Je n’exerce pas de pression sur toi, mais ne vaudrait-il pas mieux que cette heure dernière créât aussi une complète clarté entre nous ? Dis-moi donc pourquoi tu veux t’en aller. Es-tu fâché contre moi à cause de cette offense absurde ? »
D’un signe je fis non. La pensée que lui, qui avait été trompé et trahi, voulût prendre la faute sur soi, était horrible.
« T’ai-je blessé par ailleurs, consciemment ou non ? Je suis quelquefois étrange, je le sais. Et je t’ai irrité, tourmenté, contre ma propre volonté. Je ne t’ai jamais assez remercié pour tout l’intérêt que tu m’as porté – je le sais, je le sais, je l’ai toujours su, même dans les minutes où je te faisais mal. Est-ce là la raison, dis-le-moi, Roland, car je voudrais que nous prissions loyalement congé l’un de l’autre. »

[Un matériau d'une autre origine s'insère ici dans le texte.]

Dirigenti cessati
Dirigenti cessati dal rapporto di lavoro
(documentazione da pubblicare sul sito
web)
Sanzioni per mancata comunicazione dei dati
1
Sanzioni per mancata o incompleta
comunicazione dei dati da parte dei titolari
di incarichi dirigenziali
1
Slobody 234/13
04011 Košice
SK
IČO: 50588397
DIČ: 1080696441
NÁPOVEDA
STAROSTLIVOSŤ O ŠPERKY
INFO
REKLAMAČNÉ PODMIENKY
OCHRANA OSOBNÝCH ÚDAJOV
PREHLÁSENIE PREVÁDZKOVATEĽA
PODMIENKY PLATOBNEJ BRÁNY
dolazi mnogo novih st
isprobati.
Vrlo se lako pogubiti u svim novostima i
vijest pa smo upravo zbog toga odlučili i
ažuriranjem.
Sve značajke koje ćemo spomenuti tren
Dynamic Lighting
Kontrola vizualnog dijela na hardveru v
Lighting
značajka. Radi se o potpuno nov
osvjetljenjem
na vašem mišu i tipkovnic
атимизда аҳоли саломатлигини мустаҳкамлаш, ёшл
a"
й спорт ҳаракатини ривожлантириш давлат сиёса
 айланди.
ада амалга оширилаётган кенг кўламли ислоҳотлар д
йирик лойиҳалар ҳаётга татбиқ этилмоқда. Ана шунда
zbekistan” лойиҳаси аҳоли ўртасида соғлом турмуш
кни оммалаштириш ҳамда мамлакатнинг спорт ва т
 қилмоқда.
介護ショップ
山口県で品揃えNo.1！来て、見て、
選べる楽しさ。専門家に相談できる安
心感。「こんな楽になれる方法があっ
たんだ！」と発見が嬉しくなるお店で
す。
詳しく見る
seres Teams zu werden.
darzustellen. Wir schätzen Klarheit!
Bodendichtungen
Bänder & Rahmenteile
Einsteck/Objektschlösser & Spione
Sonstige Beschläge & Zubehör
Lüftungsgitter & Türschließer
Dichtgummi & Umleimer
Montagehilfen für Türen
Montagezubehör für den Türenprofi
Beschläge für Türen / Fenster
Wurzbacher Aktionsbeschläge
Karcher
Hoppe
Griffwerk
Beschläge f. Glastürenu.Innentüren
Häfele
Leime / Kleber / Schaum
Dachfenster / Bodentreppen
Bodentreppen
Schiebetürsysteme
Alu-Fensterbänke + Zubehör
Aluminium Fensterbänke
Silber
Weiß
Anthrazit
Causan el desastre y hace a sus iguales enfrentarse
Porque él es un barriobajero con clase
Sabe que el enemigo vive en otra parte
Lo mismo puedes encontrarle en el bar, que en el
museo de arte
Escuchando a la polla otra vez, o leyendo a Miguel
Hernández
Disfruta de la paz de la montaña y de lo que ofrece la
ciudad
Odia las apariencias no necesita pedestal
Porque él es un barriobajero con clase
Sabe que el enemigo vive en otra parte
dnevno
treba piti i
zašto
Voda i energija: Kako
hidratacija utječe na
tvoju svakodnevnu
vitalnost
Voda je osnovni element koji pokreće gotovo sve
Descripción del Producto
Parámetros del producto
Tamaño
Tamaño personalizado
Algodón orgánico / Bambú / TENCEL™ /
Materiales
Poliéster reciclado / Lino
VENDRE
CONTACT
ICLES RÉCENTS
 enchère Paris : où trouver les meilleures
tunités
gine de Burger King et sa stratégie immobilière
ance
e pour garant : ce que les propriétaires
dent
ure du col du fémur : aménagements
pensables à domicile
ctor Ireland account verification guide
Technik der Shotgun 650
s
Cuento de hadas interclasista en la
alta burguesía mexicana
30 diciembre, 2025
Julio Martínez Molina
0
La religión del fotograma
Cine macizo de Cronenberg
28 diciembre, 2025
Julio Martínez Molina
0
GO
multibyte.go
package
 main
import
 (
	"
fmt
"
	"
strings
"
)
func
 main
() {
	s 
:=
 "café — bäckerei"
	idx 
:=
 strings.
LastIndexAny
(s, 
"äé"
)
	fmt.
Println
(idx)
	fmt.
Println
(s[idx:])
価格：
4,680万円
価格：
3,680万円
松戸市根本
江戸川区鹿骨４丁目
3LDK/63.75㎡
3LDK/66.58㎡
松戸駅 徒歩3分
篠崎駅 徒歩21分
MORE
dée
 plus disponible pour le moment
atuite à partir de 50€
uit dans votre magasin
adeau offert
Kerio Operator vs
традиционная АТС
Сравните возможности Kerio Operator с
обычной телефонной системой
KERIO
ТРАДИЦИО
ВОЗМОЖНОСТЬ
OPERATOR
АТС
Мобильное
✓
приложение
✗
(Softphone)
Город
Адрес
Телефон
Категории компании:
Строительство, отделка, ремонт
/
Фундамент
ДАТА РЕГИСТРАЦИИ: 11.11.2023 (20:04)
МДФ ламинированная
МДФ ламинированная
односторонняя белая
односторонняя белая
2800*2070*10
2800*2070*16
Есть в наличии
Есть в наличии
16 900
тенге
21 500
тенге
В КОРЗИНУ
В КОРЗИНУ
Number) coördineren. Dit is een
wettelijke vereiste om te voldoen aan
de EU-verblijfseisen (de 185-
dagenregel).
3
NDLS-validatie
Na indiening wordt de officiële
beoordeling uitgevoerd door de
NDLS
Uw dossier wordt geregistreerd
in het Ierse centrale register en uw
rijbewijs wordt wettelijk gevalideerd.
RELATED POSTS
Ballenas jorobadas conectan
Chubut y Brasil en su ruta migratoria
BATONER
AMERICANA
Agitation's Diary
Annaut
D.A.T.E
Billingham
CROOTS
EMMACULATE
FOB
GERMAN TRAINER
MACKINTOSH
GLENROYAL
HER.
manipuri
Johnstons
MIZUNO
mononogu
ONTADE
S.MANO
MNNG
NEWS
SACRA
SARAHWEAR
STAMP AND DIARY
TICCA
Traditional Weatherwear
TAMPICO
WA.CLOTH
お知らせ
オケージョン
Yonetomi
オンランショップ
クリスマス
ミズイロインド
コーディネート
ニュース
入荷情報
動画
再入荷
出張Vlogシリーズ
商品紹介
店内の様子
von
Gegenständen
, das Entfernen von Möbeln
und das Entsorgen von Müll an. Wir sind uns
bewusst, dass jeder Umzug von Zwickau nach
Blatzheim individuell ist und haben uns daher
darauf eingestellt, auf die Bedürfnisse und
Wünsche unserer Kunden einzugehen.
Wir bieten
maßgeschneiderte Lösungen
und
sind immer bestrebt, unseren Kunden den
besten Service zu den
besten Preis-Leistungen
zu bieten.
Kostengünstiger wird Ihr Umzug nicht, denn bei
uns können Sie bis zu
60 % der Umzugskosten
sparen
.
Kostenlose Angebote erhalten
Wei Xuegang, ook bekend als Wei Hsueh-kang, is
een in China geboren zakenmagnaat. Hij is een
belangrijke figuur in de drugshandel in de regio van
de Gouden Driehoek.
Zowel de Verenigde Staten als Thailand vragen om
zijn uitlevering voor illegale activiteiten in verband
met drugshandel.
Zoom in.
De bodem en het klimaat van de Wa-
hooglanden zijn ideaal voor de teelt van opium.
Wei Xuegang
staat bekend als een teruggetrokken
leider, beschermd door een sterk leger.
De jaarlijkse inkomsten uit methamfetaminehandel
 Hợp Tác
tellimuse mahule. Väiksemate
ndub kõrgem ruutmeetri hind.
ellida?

De nouveau je secouai la tête, je ne pouvais pas parler. Jusqu’alors sa voix avait été assurée : maintenant elle commença à se troubler légèrement.
« Ou bien… je te le demande encore… quelqu’un t’a-t-il rapporté quelque chose sur mon compte… quelque chose que tu trouves vil… abject… quelque chose qui fait… que tu me méprises ? »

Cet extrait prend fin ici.